On test day 0,as such amount of test item, calculated based on density (1.0016) and body weight was applied directly on the intact skin of clipped area of rats; the surgical gauze patch was put on to the intact skin of clipped area. This porous gauze dressing was covered with a non-irritating adhesive tape. The porous gauze dressing was wrapped around the abdomen and anchored with non-irritating adhesive tape. After the 24-hour application period, the dressings were removed and the skin was gently wiped with distilled water. The skin reactions were assessed. The animals were observed daily for mortality and clinical signs, during the acclimatization period. All animals were observed for clinical signs at approximately 1, 2, 3 and 4 hours after treatment on day 0 and once daily during test days 114. Mortality was recorded after application on test day 0 and twice daily during days 1-14 (at least once on the day of sacrifice). Local signs / Skin reactions were observed daily from test days 1-14 (in common with clinical signs). Body weights were re­corded on day 0 (prior to application) and on day 7 and 14. All animals were necropsied and examined macroscopically. No mortality was observed in any animal till the end of the experimental period. No clinical signs and any skin reaction were observed throughout the experimental period in all treated animals. The male and female animals were observed with body weight gain throughout the experiment, except on day 7 male animals were observed with decline in mean body weight gain as compared to day 0. The external and internal gross pathological observation of all terminally sacrificed animals did not show any pathological abnormality. Hence the LD50 was considered to be >2000mg/kg bw. When rats were treated with Benzyl propionate (CAS No. - 122-63-4) by dermal application.

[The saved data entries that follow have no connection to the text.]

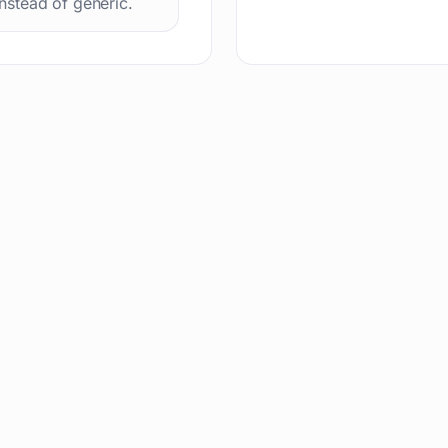
instead of generic.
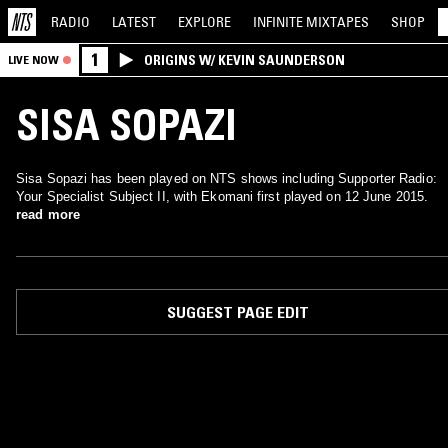
RADIO
LATEST
EXPLORE
INFINITE
MIXTAPES
SHOP
1
ORIGINS W/ KEVIN SAUNDERSON
LIVE NOW
SISA SOPAZI
Sisa Sopazi has been played on NTS shows including Supporter Radio:
Your Specialist Subject II, with Ekomani first played on 12 June 2015.
read more
SUGGEST PAGE EDIT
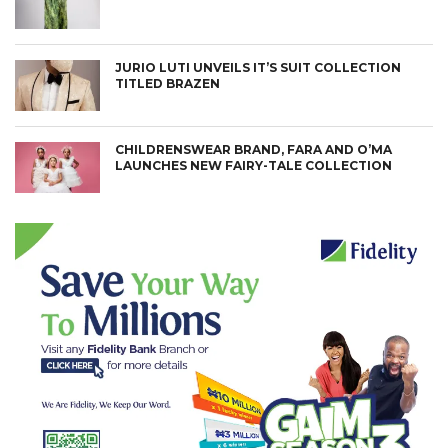
JURIO LUTI UNVEILS IT’S SUIT COLLECTION
TITLED BRAZEN
CHILDRENSWEAR BRAND, FARA AND O’MA
LAUNCHES NEW FAIRY-TALE COLLECTION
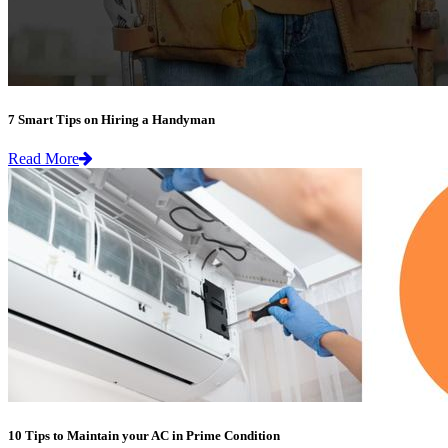
7 Smart Tips on Hiring a Handyman
Read More
10 Tips to Maintain your AC in Prime Condition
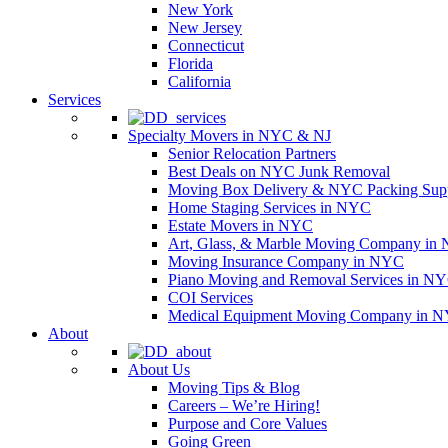
New York
New Jersey
Connecticut
Florida
California
Services
Specialty Movers in NYC & NJ
Senior Relocation Partners
Best Deals on NYC Junk Removal
Moving Box Delivery & NYC Packing Supp
Home Staging Services in NYC
Estate Movers in NYC
Art, Glass, & Marble Moving Company in
Moving Insurance Company in NYC
Piano Moving and Removal Services in N
COI Services
Medical Equipment Moving Company in NYC
About
About Us
Moving Tips & Blog
Careers – We’re Hiring!
Purpose and Core Values
Going Green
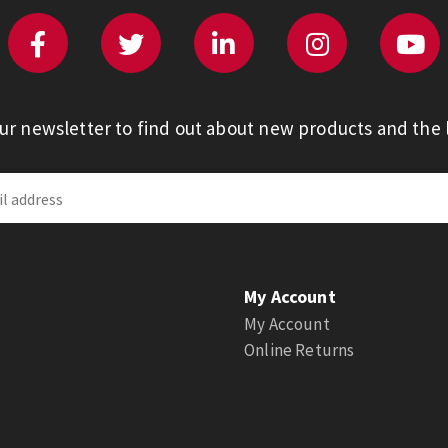
our newsletter to find out about new products and the l
My Account
My Account
Online Returns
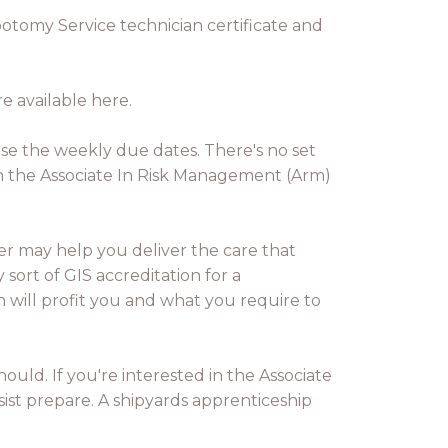
botomy Service technician certificate and
e available here.
ease the weekly due dates. There's no set
on the Associate In Risk Management (Arm)
ever may help you deliver the care that
sort of GIS accreditation for a
 will profit you and what you require to
ould. If you're interested in the Associate
sist prepare. A shipyards apprenticeship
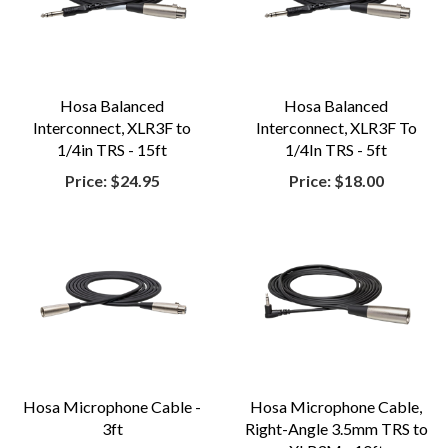
Hosa Balanced
Hosa Balanced
Interconnect, XLR3F to
Interconnect, XLR3F To
1/4in TRS - 15ft
1/4In TRS - 5ft
Price:
$24.95
Price:
$18.00
Hosa Microphone Cable -
Hosa Microphone Cable,
3ft
Right-Angle 3.5mm TRS to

 Thus, based on the above studies and predictions on Geranyl phenylacetate (102-22-7) and its read across substances, it can be concluded that LD50 value is 6696.37mg/kg bw. Thus, comparing this value with the criteria of CLP Geranyl phenylacetate (102-22-7)can be “Not classified” for acute dermal toxicity.

 

 

 

Justification for classification or non-classification

Thus, comparing this value with the criteria of CLP Geranyl phenylacetate (102-22-7)can be “Not classified” for acute oral and dermal toxicity.